Finland joined the United Nations in 1955 and established an official policy of neutrality. The 1948 Finno-Soviet Treaty gave the Soviet Union leverage in Finnish domestic politics during the Cold War era. Finland joined the OECD in 1969, the NATO Partnership for Peace in 1994, the European Union in 1995, the Euro-Atlantic Partnership Council in 1997, and finally the Eurozone upon its creation, in 1999.
Finland was a relatively latecomer to industrialization, remaining a largely agricultural country until the 1950s. After World War II, the Soviet Union demanded war reparation payments from Finland, not only in money, but also in materials, such as ships and machinery. This forced Finland to industrialize. It quickly developed an advanced economy and built a comprehensive welfare state based on the Nordic model, resulting in widespread wealth and one of the highest per capita incomes in the world.
Finland is a top performer in many national achievements, including education, economy, competitiveness, civil liberties, quality of life and human development. In 2015, Finland was ranked first in the world by quality of life, human development and press freedom index and as the most stable country in the world in 2011 – 2016 in the states index, and second in the Global Gender Gap Report. A large majority of Finns are members of the Evangelical Lutheran Church, and freedom of religion is guaranteed under the Finnish Constitution.
The landscape of ubiquitous forests and water has been a primary source of inspiration for Finnish art and literature. Starting with Finland’s national epic, the Kalevala, the country’s great artists and architects – including Alvar Aalto, Albert Edelfelt, Akseli Gallen-Kallela, Juha Ilmari Leiviskä and Eero Saarinen – as well as its musicians, writers and poets – by Jean Sibelius to Väinö Linna, Juhani Aho, Zacharias Topelius and Eino Leino – all drew themes and images from their national landscape. One of the first modernist poets, Edith Södergran, expressed her relationship with the Finnish environment in this way in “Homecoming”.

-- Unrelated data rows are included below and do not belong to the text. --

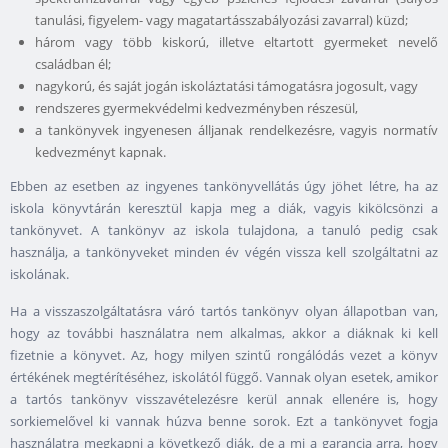
tanulási, figyelem- vagy magatartásszabályozási zavarral) küzd;
három vagy több kiskorú, illetve eltartott gyermeket nevelő
családban él;
nagykorú, és saját jogán iskoláztatási támogatásra jogosult, vagy
rendszeres gyermekvédelmi kedvezményben részesül,
a tankönyvek ingyenesen álljanak rendelkezésre, vagyis normatív
kedvezményt kapnak.
Ebben az esetben az ingyenes tankönyvellátás úgy jöhet létre, ha az
iskola könyvtárán keresztül kapja meg a diák, vagyis kikölcsönzi a
tankönyvet. A tankönyv az iskola tulajdona, a tanuló pedig csak
használja, a tankönyveket minden év végén vissza kell szolgáltatni az
iskolának.
Ha a visszaszolgáltatásra váró tartós tankönyv olyan állapotban van,
hogy az további használatra nem alkalmas, akkor a diáknak ki kell
fizetnie a könyvet. Az, hogy milyen szintű rongálódás vezet a könyv
értékének megtérítéséhez, iskolától függő. Vannak olyan esetek, amikor
a tartós tankönyv visszavételezésre kerül annak ellenére is, hogy
sorkiemelővel ki vannak húzva benne sorok. Ezt a tankönyvet fogja
használatra megkapni a következő diák, de a mi a garancia arra, hogy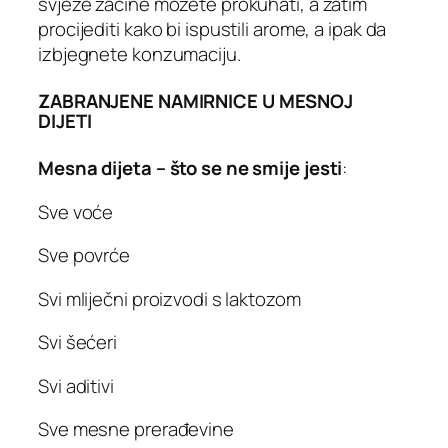
svježe začine možete prokuhati, a zatim
procijediti kako bi ispustili arome, a ipak da
izbjegnete konzumaciju.
ZABRANJENE NAMIRNICE U MESNOJ
DIJETI
Mesna dijeta – što se ne smije jesti
:
Sve voće
Sve povrće
Svi mliječni proizvodi s laktozom
Svi šećeri
Svi aditivi
Sve mesne prerađevine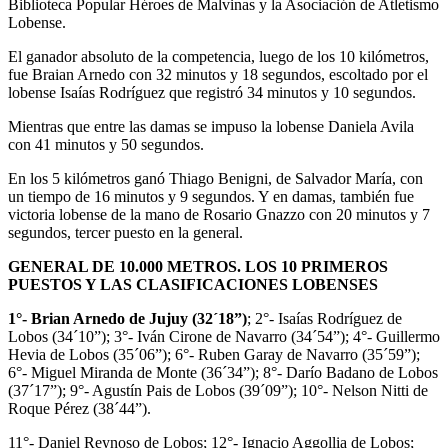
Biblioteca Popular Héroes de Malvinas y la Asociación de Atletismo
Lobense.
El ganador absoluto de la competencia, luego de los 10 kilómetros,
fue Braian Arnedo con 32 minutos y 18 segundos, escoltado por el
lobense Isaías Rodríguez que registró 34 minutos y 10 segundos.
Mientras que entre las damas se impuso la lobense Daniela Avila
con 41 minutos y 50 segundos.
En los 5 kilómetros ganó Thiago Benigni, de Salvador María, con
un tiempo de 16 minutos y 9 segundos. Y en damas, también fue
victoria lobense de la mano de Rosario Gnazzo con 20 minutos y 7
segundos, tercer puesto en la general.
GENERAL DE 10.000 METROS. LOS 10 PRIMEROS
PUESTOS Y LAS CLASIFICACIONES LOBENSES
1°- Brian Arnedo de Jujuy (32´18”)
; 2°- Isaías Rodríguez de
Lobos (34´10”); 3°- Iván Cirone de Navarro (34´54”); 4°- Guillermo
Hevia de Lobos (35´06”); 6°- Ruben Garay de Navarro (35´59”);
6°- Miguel Miranda de Monte (36´34”); 8°- Darío Badano de Lobos
(37´17”); 9°- Agustín Pais de Lobos (39´09”); 10°- Nelson Nitti de
Roque Pérez (38´44”).
11°- Daniel Reynoso de Lobos; 12°- Ignacio Aggollia de Lobos;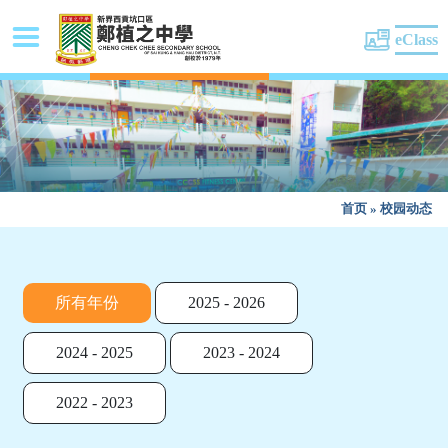
eClass
首页
»
校园动态
所有年份
2025 - 2026
2024 - 2025
2023 - 2024
2022 - 2023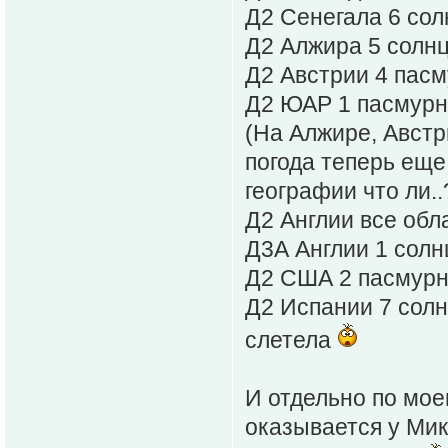
Д2 Сенегала 6 сол
Д2 Алжира 5 солн
Д2 Австрии 4 пас
Д2 ЮАР 1 пасмурн
(На Алжире, Австр
погода теперь еще
географии что ли..
Д2 Англии все обл
Д3А Англии 1 солнц
Д2 США 2 пасмурн
Д2 Испании 7 солнц
слетела
И отдельно по мое
оказывается у Мик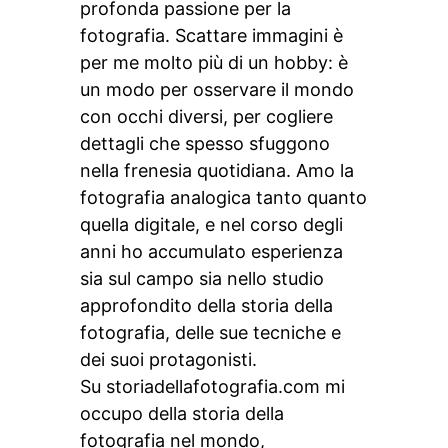
profonda passione per la
fotografia. Scattare immagini è
per me molto più di un hobby: è
un modo per osservare il mondo
con occhi diversi, per cogliere
dettagli che spesso sfuggono
nella frenesia quotidiana. Amo la
fotografia analogica tanto quanto
quella digitale, e nel corso degli
anni ho accumulato esperienza
sia sul campo sia nello studio
approfondito della storia della
fotografia, delle sue tecniche e
dei suoi protagonisti.
Su storiadellafotografia.com mi
occupo della storia della
fotografia nel mondo,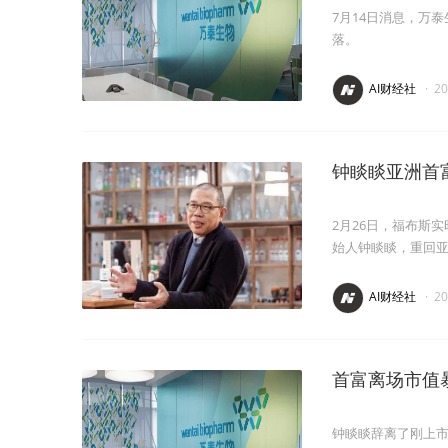
7月14日消息，万
落。
AI财经社
·
2
钟睒睒亚洲首
2月26日，福布斯实
始人钟睒睒，重回
AI财经社
·
2
首富离场市值
钟睒睒辞离了刚上市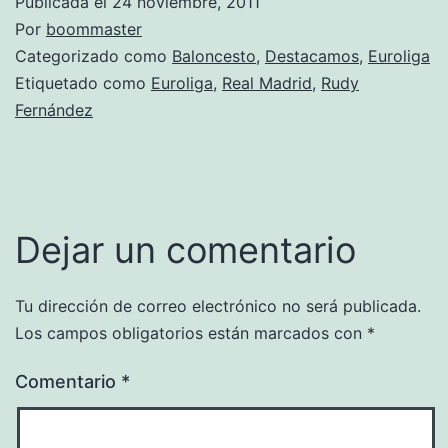
Publicada el
24 noviembre, 2011
Por
boommaster
Categorizado como
Baloncesto
,
Destacamos
,
Euroliga
Etiquetado como
Euroliga
,
Real Madrid
,
Rudy
Fernández
Dejar un comentario
Tu dirección de correo electrónico no será publicada.
Los campos obligatorios están marcados con
*
Comentario
*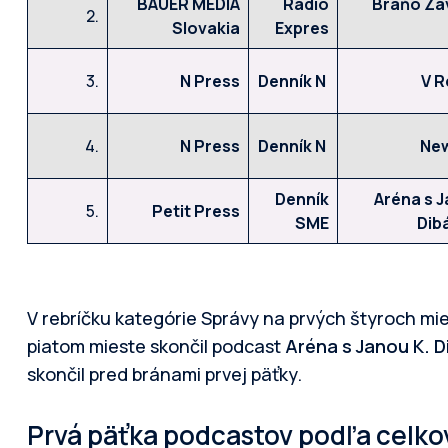
BAUER MEDIA
Rádio
Braňo Zá
2.
Slovakia
Expres
3.
N Press
Denník N
V R
4.
N Press
Denník N
New
Denník
Aréna s J
5.
Petit Press
SME
Dib
V rebríčku kategórie Správy na prvých štyroch mi
piatom mieste skončil podcast
Aréna s Janou K. 
skončil pred bránami prvej päťky.
Prvá päťka podcastov podľa celko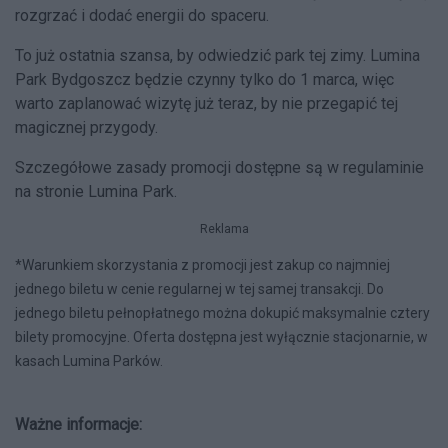
rozgrzać i dodać energii do spaceru.
To już ostatnia szansa, by odwiedzić park tej zimy. Lumina
Park Bydgoszcz będzie czynny tylko do 1 marca, więc
warto zaplanować wizytę już teraz, by nie przegapić tej
magicznej przygody.
Szczegółowe zasady promocji dostępne są w regulaminie
na stronie Lumina Park.
Reklama
*Warunkiem skorzystania z promocji jest zakup co najmniej
jednego biletu w cenie regularnej w tej samej transakcji. Do
jednego biletu pełnopłatnego można dokupić maksymalnie cztery
bilety promocyjne. Oferta dostępna jest wyłącznie stacjonarnie, w
kasach Lumina Parków.
Ważne informacje: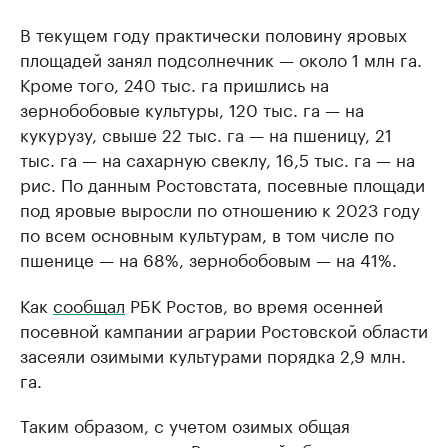
В текущем году практически половину яровых
площадей занял подсолнечник — около 1 млн га.
Кроме того, 240 тыс. га пришлись на
зернобобовые культуры, 120 тыс. га — на
кукурузу, свыше 22 тыс. га — на пшеницу, 21
тыс. га — на сахарную свеклу, 16,5 тыс. га — на
рис. По данным Ростовстата, посевные площади
под яровые выросли по отношению к 2023 году
по всем основным культурам, в том числе по
пшенице — на 68%, зернобобовым — на 41%.
Как
сообщал
РБК Ростов, во время осенней
посевной кампании аграрии Ростовской области
засеяли озимыми культурами порядка 2,9 млн.
га.
Таким образом, с учетом озимых общая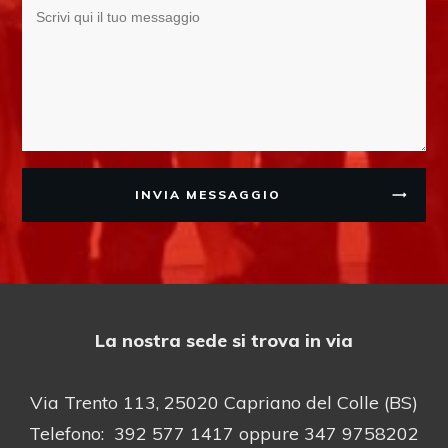
INVIA MESSAGGIO
La nostra sede si trova in via
Via Trento 113, 25020 Capriano del Colle (BS)
Telefono: 392 577 1417 oppure 347 9758202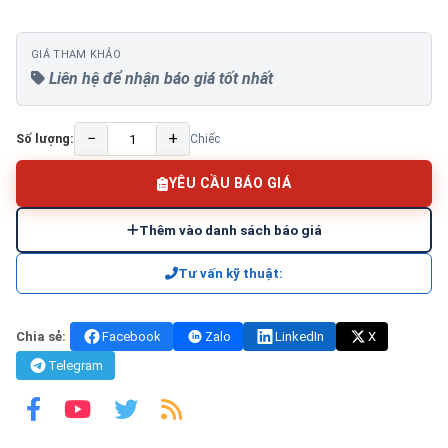
GIÁ THAM KHẢO
Liên hệ để nhận báo giá tốt nhất
−
+
Số lượng:
Chiếc
YÊU CẦU BÁO GIÁ
Thêm vào danh sách báo giá
Tư vấn kỹ thuật:
Chia sẻ:
Facebook
Zalo
LinkedIn
X
Telegram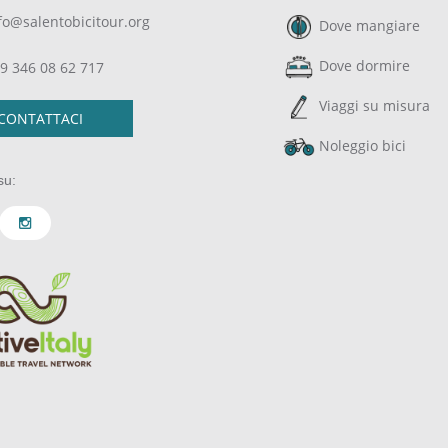
fo@salentobicitour.org
Dove mangiare
Dove dormire
9 346 08 62 717
Viaggi su misura
CONTATTACI
Noleggio bici
su: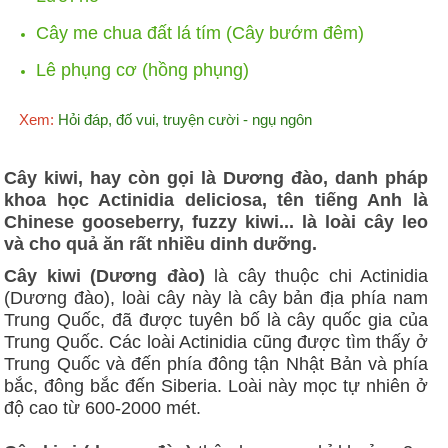
Cây me chua đất lá tím (Cây bướm đêm)
Lê phụng cơ (hồng phụng)
Xem:
Hỏi đáp, đố vui, truyện cười - ngụ ngôn
Cây kiwi, hay còn gọi là Dương đào, danh pháp
khoa học Actinidia deliciosa, tên tiếng Anh là
Chinese gooseberry, fuzzy kiwi... là loài cây leo
và cho quả ăn rất nhiều dinh dưỡng.
Cây kiwi (Dương đào)
là cây thuộc chi Actinidia
(Dương đào), loài cây này là cây bản địa phía nam
Trung Quốc, đã được tuyên bố là cây quốc gia của
Trung Quốc. Các loài Actinidia cũng được tìm thấy ở
Trung Quốc và đến phía đông tận Nhật Bản và phía
bắc, đông bắc đến Siberia. Loài này mọc tự nhiên ở
độ cao từ 600-2000 mét.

The notion of nature as the true home of the Finn is expressed time and again in Finnish proverbs and folk wisdom. However, the harsh climate in the northern part of the country has resulted in a population concentration in the southern third of Finland, with about a fifth of the country’s population living in and around Helsinki, Finland’s largest city and northernmost. of continental Europe. But despite the fact that most Finns live in towns and cities, nature – especially the forest – is never far from their minds and hearts.
Finland is densely forested and contains some 188,000 lakes, numerous rivers and extensive swamps; When viewed from the air, Finland looks like an intricate blue-green puzzle. Except in the northwest, the relief features do not vary much, and travelers on the ground or on the water can rarely see beyond the trees in their immediate vicinity. Yet the landscape has a striking beauty.
Finland’s underlying structure is a huge worn shield composed of ancient rock, mainly granite, dating to the Precambrian (from about 4 billion to 540 million years ago). The country is low in the southern part of the country and higher in the center and northeast, while the few mountainous regions are in the extreme northwest, bordering Finland’s borders with Sweden and Norway. In this area there are several high peaks, including Mount Halti, which at 1,328 meters is the highest mountain in Finland.
Finland’s coastline, some 4600 km long, is extremely jagged and dotted with thousands of islands.